Wicked Ideas teaches clients this process, which Hrabluk says is a way to work with stakeholders to solve potentially damaging and controversial issues before they even arise. 

“It’s a different form of risk-management, because we are going to help you build coalitions anchored in hope and moving forward, and we’re going to do that before you’re in trouble. So when challenges come at you, there are some people who got your back,” Hrabluk says.

“That’s what we help you figure out so you can continue to move towards the goals you have set for yourselves that are aligned with [those of] the community.”

So far, Wicked Ideas has worked with over a dozen clients across New Brunswick, in Ontario and Texas. One of the company’s most recent projects was assisting New Brunswick’s Commission on Hydraulic Fracturing with the creation of their report, which was released in February.

“In seven months what we were able to do was design a stakeholder engagement process for them. I spoke with over 200 people but did not hold any public forums where they sat in a church hall and people came,” Hrabluk says.

“[Because] I don’t think that’s effective at all, that to me is political theatre. You don’t have real conversations there. But you can have authentic conversations with people around a table.”

The report essentially gave hydraulic fracturing a “yellow light,” presenting recommendations that should be met if the practice were to move forward in the province. The report was generally well received among industry, environmental and indigenous leaders as a way to move forward on the issue.
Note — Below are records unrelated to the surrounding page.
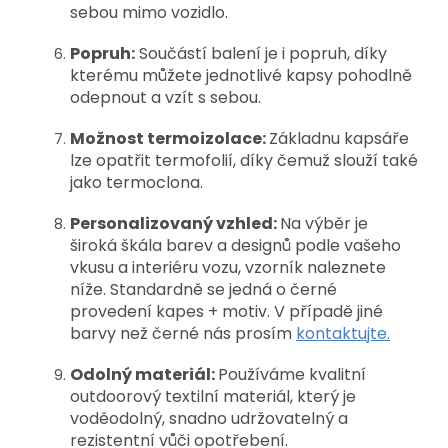
sebou mimo vozidlo.
Popruh:
Součástí balení je i popruh, díky
kterému můžete jednotlivé kapsy pohodlně
odepnout a vzít s sebou.
Možnost termoizolace:
Základnu kapsáře
lze opatřit termofolií, díky čemuž slouží také
jako termoclona.
Personalizovaný vzhled:
Na výběr je
široká škála barev a designů podle vašeho
vkusu a interiéru vozu, vzorník naleznete
níže. Standardně se jedná o černé
provedení kapes + motiv. V případě jiné
barvy než černé nás prosím
kontaktujte.
Odolný materiál:
Používáme kvalitní
outdoorový textilní materiál, který je
voděodolný, snadno udržovatelný a
rezistentní vůči opotřebení.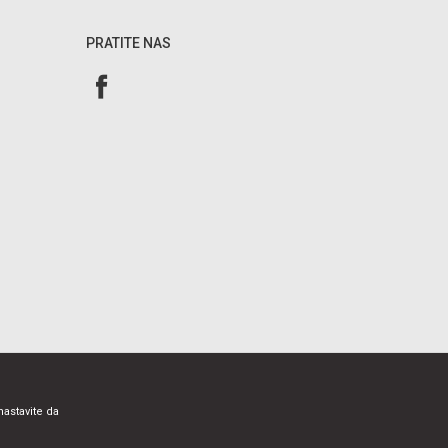
PRATITE NAS
nastavite da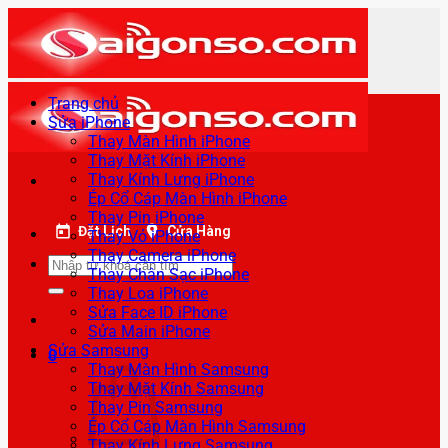
Bỏ
qua
nội
dung
Trang chủ
Sửa iPhone
Thay Màn Hình iPhone
Thay Mặt Kính iPhone
Thay Kính Lưng iPhone
Ép Cổ Cáp Màn Hình iPhone
Thay Pin iPhone
Đặt Lịch
Cửa Hàng
Thay Vỏ iPhone
Thay Camera iPhone
Tìm
Thay Chân Sạc iPhone
kiếm:
Thay Loa iPhone
Sửa Face ID iPhone
Sửa Main iPhone
Sửa Samsung
0
Thay Màn Hình Samsung
Thay Mặt Kính Samsung
Thay Pin Samsung
Ép Cổ Cáp Màn Hình Samsung
Thay Kính Lưng Samsung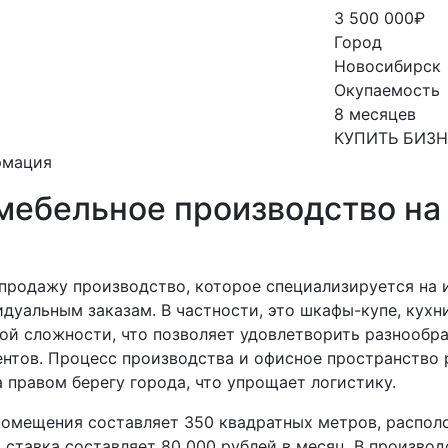
3 500 000₽
Город
Новосибирск
Окупаемость
8 месяцев
КУПИТЬ БИЗ
рмация
 мебельное производство на
 продажу производство, которое специализируется на 
дуальным заказам. В частности, это шкафы-купе, кухни
ой сложности, что позволяет удовлетворить разнообр
ентов. Процесс производства и офисное пространство 
 правом берегу города, что упрощает логистику.
омещения составляет 350 квадратных метров, распол
 ставка составляет 80 000 рублей в месяц. В произво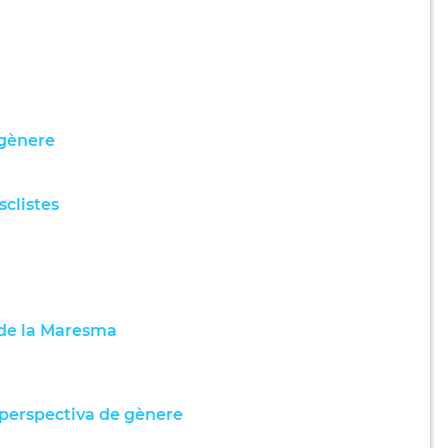
 gènere
sclistes
 de la Maresma
perspectiva de gènere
“Considering where the fracking file had sat prior to the naming that commission, that I think is a great success,” says Hrabluk.

With the rise of technology, public affairs are now truly happening in public. Business decisions, whether they are being undertaken by government actors or private firms, can no longer be conceived and completed entirely behind closed doors. A business will face a huge public backlash if it simply marches into a community and announces a huge project without properly consulting relevant stakeholders beforehand. An improved focus on building relationships with stakeholders, and on understanding the issues and concerns of communities, will make it easier for businesses to move forward on projects and to solve complex problems when they happen.

“You need to now develop relationships with your community the same way you once coveted and nurtured relationships with senior civil servants, cabinet ministers and political leaders,” says Hrabluk. “You need to nurture those relationships at the street level.”

Going forward, Hrabluk would like to see Wicked Ideas make a name for itself as the go-to company for helping groups do just that.

“We want to be Ghostbusters,” she says. “We want to be the first thing you think of when you have to deal with a big issue and you want to do it right and you want to build a strong relationship with the community that you serve. We want to be the first person you call.”